## WHAT YOU ARE ASKED TO DO
If a record contains an image, leave the image out and repeat everything else exactly.

## AVAILABLE DATA
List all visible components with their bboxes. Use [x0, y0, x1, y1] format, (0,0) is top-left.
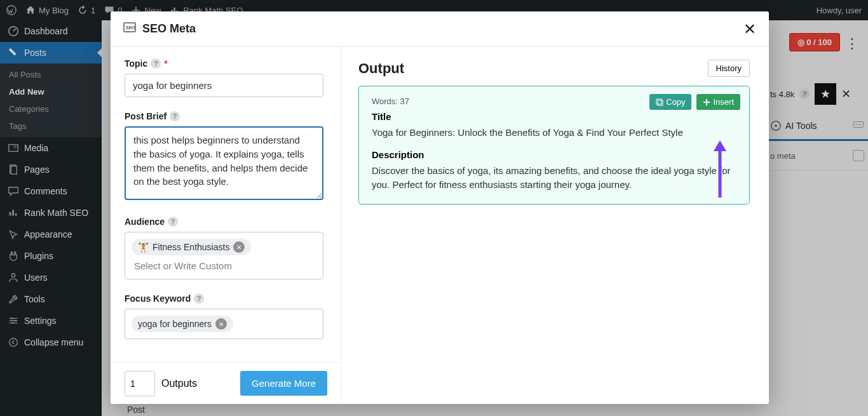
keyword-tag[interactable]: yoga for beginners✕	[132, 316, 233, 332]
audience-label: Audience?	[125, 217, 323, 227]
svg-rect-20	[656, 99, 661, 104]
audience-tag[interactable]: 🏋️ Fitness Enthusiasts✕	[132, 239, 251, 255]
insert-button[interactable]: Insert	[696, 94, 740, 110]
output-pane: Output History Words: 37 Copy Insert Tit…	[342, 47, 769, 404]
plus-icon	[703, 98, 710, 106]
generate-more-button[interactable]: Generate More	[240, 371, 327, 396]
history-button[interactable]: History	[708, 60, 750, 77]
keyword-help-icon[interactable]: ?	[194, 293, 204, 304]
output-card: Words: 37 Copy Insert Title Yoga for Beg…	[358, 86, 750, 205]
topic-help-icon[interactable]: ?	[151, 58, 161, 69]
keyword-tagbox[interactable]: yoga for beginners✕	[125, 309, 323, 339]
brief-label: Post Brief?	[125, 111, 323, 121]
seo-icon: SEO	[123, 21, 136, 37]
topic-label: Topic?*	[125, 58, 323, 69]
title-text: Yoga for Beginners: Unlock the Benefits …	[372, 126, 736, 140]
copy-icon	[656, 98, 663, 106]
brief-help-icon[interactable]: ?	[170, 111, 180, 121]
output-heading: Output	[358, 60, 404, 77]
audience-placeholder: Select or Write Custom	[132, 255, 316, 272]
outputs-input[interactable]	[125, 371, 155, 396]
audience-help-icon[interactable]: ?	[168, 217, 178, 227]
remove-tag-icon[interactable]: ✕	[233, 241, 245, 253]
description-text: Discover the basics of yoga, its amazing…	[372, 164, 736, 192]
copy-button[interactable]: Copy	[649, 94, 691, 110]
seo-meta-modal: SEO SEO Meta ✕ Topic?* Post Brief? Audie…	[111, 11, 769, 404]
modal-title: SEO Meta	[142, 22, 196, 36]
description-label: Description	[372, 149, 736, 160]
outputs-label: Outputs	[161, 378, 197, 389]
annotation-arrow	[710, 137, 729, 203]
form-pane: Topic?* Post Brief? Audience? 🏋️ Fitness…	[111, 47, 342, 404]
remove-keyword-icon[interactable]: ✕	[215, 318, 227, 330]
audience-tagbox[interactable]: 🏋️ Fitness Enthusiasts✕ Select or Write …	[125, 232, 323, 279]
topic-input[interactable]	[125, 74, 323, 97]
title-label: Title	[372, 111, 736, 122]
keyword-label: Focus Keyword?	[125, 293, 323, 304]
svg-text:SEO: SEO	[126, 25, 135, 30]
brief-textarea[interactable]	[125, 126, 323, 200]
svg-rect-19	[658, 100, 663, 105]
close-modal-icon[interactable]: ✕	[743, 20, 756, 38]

## RESPONSE AREA
List all visible components with their bboxes. Use [x0, y0, x1, y1] format, (0,0) is top-left.
keyword-tag[interactable]: yoga for beginners✕	[132, 316, 233, 332]
audience-label: Audience?	[125, 217, 323, 227]
svg-rect-20	[656, 99, 661, 104]
audience-tag[interactable]: 🏋️ Fitness Enthusiasts✕	[132, 239, 251, 255]
insert-button[interactable]: Insert	[696, 94, 740, 110]
output-pane: Output History Words: 37 Copy Insert Tit…	[342, 47, 769, 404]
plus-icon	[703, 98, 710, 106]
generate-more-button[interactable]: Generate More	[240, 371, 327, 396]
history-button[interactable]: History	[708, 60, 750, 77]
keyword-help-icon[interactable]: ?	[194, 293, 204, 304]
output-card: Words: 37 Copy Insert Title Yoga for Beg…	[358, 86, 750, 205]
topic-help-icon[interactable]: ?	[151, 58, 161, 69]
keyword-tagbox[interactable]: yoga for beginners✕	[125, 309, 323, 339]
brief-label: Post Brief?	[125, 111, 323, 121]
seo-icon: SEO	[123, 21, 136, 37]
topic-label: Topic?*	[125, 58, 323, 69]
title-text: Yoga for Beginners: Unlock the Benefits …	[372, 126, 736, 140]
copy-icon	[656, 98, 663, 106]
brief-help-icon[interactable]: ?	[170, 111, 180, 121]
output-heading: Output	[358, 60, 404, 77]
audience-placeholder: Select or Write Custom	[132, 255, 316, 272]
outputs-input[interactable]	[125, 371, 155, 396]
audience-help-icon[interactable]: ?	[168, 217, 178, 227]
remove-tag-icon[interactable]: ✕	[233, 241, 245, 253]
description-text: Discover the basics of yoga, its amazing…	[372, 164, 736, 192]
copy-button[interactable]: Copy	[649, 94, 691, 110]
seo-meta-modal: SEO SEO Meta ✕ Topic?* Post Brief? Audie…	[111, 11, 769, 404]
modal-title: SEO Meta	[142, 22, 196, 36]
description-label: Description	[372, 149, 736, 160]
outputs-label: Outputs	[161, 378, 197, 389]
annotation-arrow	[710, 137, 729, 203]
form-pane: Topic?* Post Brief? Audience? 🏋️ Fitness…	[111, 47, 342, 404]
remove-keyword-icon[interactable]: ✕	[215, 318, 227, 330]
audience-tagbox[interactable]: 🏋️ Fitness Enthusiasts✕ Select or Write …	[125, 232, 323, 279]
topic-input[interactable]	[125, 74, 323, 97]
title-label: Title	[372, 111, 736, 122]
keyword-label: Focus Keyword?	[125, 293, 323, 304]
svg-text:SEO: SEO	[126, 25, 135, 30]
brief-textarea[interactable]	[125, 126, 323, 200]
svg-rect-19	[658, 100, 663, 105]
close-modal-icon[interactable]: ✕	[743, 20, 756, 38]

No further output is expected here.